* **Exercise directions**:
Report every line of the records below that contains the word "header".

* **Records for this task**:
"""

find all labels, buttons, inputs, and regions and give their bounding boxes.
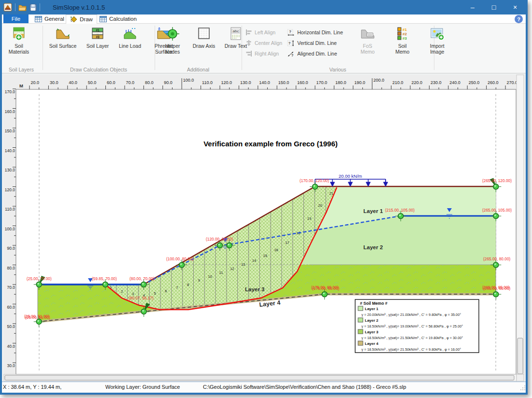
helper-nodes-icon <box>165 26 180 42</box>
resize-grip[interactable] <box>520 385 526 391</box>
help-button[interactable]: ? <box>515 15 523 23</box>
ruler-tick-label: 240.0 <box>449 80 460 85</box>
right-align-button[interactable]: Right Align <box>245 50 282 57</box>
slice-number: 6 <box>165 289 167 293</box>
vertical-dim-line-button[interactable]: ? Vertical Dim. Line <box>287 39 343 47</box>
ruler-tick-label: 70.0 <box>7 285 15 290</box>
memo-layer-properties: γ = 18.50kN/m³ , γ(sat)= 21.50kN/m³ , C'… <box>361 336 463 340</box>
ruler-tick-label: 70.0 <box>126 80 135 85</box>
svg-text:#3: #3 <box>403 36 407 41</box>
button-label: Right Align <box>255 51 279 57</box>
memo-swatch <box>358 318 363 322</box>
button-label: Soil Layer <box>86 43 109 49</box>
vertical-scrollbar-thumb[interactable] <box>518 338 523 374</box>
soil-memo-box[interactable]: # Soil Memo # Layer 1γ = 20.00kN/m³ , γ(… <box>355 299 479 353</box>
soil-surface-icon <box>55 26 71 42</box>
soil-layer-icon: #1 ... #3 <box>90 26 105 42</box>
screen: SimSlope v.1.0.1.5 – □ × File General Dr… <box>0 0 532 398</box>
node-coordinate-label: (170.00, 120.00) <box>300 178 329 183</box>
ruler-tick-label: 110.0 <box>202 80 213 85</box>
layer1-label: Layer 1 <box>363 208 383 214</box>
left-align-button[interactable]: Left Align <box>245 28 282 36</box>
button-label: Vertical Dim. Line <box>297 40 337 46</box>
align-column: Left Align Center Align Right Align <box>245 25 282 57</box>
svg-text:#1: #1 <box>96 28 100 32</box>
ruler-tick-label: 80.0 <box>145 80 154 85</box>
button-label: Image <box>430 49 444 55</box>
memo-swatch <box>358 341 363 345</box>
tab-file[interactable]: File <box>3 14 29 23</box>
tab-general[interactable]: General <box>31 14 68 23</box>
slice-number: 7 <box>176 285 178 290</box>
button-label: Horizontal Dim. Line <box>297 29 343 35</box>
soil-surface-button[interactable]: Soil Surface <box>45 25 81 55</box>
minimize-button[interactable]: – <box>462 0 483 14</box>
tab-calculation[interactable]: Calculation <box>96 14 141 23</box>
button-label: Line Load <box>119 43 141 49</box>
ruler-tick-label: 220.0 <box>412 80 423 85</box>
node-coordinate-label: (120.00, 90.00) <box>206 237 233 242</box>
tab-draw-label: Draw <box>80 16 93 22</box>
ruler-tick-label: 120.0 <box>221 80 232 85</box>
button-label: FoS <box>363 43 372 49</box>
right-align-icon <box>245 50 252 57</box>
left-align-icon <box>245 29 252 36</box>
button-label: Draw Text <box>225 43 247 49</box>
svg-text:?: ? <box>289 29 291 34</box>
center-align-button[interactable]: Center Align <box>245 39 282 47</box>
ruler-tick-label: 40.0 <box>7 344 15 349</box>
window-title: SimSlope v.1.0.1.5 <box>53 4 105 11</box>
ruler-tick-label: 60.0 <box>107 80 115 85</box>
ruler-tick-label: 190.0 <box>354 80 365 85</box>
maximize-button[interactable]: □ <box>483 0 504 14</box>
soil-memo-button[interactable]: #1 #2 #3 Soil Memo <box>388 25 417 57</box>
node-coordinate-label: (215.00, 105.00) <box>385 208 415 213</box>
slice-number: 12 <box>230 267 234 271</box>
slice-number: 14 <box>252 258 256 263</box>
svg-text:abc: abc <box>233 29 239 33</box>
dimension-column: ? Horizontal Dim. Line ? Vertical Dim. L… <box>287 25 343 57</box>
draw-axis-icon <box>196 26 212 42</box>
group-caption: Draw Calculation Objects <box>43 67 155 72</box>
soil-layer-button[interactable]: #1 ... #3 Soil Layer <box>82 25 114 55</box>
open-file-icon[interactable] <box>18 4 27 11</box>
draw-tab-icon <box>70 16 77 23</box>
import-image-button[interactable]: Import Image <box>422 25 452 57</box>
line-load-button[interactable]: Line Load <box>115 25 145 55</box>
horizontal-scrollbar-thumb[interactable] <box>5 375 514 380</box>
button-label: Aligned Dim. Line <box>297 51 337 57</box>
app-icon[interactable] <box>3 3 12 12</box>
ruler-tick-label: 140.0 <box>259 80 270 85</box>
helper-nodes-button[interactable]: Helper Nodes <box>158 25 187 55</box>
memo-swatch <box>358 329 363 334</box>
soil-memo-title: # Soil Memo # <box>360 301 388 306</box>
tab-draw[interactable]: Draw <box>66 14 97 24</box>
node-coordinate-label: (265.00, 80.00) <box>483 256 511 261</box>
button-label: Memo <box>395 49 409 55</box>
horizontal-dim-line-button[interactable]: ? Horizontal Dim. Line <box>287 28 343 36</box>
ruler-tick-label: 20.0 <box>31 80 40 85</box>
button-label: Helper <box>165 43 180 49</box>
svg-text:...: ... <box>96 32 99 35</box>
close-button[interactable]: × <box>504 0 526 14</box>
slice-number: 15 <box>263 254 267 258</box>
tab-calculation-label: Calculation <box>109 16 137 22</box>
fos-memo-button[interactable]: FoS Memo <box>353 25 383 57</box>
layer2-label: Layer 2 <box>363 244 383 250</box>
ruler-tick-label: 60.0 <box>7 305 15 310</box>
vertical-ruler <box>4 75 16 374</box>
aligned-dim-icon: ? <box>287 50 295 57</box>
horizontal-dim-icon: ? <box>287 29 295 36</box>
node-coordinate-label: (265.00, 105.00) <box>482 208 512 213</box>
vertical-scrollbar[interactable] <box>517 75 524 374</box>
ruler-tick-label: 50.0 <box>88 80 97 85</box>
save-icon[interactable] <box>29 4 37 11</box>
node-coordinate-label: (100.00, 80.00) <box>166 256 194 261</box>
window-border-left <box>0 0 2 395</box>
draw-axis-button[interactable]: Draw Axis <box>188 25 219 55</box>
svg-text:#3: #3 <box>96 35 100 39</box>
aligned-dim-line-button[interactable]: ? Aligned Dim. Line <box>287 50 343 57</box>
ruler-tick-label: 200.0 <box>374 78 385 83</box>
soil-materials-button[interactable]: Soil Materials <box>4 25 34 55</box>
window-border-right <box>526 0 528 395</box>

"""
"""

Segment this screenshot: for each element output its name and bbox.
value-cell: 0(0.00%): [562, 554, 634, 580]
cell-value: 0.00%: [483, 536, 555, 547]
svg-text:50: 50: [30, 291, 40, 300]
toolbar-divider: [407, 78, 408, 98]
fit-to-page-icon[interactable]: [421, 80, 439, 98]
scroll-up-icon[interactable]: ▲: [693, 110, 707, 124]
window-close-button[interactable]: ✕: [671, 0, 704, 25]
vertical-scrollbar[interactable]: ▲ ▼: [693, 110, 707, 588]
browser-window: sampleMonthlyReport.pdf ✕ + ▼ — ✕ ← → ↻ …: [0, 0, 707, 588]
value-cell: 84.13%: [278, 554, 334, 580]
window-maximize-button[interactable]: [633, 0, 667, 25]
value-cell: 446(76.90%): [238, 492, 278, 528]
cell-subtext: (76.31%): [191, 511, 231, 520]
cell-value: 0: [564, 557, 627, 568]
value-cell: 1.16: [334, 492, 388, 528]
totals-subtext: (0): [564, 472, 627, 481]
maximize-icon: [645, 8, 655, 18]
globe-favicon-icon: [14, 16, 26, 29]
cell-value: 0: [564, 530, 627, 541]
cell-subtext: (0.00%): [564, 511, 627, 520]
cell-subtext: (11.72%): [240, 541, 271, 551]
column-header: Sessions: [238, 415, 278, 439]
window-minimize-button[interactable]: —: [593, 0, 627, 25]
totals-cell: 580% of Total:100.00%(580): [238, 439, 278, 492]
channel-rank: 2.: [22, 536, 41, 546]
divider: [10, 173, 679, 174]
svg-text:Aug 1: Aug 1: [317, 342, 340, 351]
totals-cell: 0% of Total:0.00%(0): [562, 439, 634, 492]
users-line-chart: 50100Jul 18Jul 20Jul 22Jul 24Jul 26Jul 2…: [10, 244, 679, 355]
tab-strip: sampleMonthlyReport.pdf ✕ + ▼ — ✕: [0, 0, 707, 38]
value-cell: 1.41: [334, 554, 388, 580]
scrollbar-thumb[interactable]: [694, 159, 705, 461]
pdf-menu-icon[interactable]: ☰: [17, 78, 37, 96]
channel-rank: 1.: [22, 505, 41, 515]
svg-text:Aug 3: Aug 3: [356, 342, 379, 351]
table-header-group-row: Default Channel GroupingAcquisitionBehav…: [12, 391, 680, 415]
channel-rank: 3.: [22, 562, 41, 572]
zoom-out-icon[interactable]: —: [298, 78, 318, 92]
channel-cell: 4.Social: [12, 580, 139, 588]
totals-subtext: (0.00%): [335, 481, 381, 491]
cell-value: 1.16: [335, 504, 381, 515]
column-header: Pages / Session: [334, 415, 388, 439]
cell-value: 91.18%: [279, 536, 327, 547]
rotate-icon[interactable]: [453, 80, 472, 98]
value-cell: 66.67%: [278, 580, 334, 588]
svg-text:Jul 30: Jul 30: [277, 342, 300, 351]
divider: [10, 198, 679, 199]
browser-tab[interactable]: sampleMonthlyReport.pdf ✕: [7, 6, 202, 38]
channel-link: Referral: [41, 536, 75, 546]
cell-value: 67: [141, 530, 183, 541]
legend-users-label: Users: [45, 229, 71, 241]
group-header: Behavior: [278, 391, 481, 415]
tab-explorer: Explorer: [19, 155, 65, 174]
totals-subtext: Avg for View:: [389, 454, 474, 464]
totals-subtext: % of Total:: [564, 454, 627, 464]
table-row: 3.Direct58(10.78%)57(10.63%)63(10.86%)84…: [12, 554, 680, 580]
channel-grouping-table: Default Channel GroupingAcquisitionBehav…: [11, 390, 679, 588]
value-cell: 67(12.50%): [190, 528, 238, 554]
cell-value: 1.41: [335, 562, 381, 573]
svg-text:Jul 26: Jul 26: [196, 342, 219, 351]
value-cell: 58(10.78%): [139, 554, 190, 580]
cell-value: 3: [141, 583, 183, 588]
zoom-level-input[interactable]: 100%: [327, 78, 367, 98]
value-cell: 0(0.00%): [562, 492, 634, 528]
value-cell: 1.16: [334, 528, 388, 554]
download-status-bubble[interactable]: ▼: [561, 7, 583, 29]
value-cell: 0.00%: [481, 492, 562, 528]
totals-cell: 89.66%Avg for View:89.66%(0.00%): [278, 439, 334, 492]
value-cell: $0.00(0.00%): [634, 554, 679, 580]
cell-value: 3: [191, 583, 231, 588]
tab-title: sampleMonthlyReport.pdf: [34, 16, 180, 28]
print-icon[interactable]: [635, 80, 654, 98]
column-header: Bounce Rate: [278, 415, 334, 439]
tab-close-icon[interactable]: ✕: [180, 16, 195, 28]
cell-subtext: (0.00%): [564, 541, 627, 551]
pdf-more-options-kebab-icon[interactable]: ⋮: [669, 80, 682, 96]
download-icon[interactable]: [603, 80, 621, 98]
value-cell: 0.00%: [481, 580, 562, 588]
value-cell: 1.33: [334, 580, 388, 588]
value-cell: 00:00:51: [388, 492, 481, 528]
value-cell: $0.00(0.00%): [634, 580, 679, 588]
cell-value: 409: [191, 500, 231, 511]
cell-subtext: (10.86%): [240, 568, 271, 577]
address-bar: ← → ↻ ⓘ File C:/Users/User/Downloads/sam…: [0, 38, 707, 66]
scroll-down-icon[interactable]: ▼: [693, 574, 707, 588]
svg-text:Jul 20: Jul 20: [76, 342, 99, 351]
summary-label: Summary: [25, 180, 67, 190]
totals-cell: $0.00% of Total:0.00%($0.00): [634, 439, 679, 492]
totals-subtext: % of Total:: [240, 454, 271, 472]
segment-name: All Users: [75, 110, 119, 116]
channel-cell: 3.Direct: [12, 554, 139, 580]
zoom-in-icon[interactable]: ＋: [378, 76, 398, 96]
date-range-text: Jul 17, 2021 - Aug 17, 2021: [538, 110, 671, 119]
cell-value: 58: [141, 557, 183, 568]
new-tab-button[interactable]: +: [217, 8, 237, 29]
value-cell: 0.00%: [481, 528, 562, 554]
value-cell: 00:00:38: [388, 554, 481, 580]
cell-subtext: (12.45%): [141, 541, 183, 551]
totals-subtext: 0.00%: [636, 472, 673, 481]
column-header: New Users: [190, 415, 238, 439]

"""
"""

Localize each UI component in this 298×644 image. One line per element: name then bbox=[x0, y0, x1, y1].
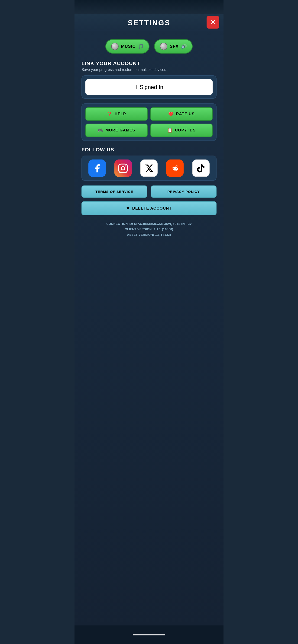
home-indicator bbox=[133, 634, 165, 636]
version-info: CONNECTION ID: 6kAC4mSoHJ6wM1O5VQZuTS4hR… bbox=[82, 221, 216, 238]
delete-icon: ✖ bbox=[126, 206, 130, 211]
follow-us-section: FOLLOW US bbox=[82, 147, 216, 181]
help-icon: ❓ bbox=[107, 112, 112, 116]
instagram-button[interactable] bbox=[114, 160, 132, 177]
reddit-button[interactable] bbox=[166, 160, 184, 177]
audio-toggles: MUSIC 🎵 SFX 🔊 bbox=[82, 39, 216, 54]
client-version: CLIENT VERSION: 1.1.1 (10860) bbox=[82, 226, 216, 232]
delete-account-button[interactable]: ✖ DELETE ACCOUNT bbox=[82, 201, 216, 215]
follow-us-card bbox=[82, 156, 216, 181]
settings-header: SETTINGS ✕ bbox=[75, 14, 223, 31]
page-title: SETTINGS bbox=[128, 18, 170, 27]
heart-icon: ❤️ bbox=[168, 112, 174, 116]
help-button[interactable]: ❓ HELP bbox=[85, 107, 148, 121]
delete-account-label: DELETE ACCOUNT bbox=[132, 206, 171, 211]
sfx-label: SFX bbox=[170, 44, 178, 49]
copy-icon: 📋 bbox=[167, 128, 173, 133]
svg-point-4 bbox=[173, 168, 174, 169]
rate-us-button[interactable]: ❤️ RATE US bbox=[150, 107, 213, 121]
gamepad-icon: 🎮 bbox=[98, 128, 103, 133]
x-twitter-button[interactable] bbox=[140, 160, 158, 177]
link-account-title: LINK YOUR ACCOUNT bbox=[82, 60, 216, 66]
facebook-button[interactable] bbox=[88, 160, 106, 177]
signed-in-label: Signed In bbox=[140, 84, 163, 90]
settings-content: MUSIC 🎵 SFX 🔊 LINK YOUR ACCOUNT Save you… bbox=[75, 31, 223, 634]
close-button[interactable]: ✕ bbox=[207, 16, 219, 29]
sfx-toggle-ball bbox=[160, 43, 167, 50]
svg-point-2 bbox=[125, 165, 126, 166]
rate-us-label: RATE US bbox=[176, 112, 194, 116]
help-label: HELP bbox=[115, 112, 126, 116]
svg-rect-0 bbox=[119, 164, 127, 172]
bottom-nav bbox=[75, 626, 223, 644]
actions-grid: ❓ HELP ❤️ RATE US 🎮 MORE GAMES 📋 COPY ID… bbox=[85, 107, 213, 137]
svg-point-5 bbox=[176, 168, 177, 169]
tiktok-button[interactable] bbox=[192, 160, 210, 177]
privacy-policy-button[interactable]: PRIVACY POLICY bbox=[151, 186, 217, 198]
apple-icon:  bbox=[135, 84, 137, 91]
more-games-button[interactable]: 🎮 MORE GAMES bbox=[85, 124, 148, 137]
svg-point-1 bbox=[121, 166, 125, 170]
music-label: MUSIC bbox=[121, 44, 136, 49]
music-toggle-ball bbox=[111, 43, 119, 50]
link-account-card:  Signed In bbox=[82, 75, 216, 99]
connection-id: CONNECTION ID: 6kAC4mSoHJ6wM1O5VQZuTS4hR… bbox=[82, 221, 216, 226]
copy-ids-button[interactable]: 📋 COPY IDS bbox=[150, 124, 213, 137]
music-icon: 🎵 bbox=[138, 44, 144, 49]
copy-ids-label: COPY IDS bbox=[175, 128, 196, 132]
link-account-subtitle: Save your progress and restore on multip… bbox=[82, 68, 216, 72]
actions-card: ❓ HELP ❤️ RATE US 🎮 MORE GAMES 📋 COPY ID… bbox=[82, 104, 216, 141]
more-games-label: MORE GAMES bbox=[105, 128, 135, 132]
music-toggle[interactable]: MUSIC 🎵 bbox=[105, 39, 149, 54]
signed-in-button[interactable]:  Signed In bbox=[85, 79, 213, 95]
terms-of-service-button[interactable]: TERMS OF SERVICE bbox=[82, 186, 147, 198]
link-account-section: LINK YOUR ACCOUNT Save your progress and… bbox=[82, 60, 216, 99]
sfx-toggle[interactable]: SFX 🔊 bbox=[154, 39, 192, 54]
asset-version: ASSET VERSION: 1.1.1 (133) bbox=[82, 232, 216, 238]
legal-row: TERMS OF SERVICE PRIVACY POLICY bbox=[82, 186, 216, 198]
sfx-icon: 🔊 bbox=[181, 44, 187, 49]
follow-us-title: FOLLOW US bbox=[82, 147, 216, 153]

"""

* **Answer for the task**:
column-header: Sessions: [238, 415, 278, 439]
table-header-group-row: Default Channel GroupingAcquisitionBehav…: [12, 391, 680, 415]
column-header: Pages / Session: [334, 415, 388, 439]
group-header: Behavior: [278, 391, 481, 415]
column-header: Bounce Rate: [278, 415, 334, 439]
column-header: New Users: [190, 415, 238, 439]
settings-header: SETTINGS ✕ bbox=[75, 14, 223, 31]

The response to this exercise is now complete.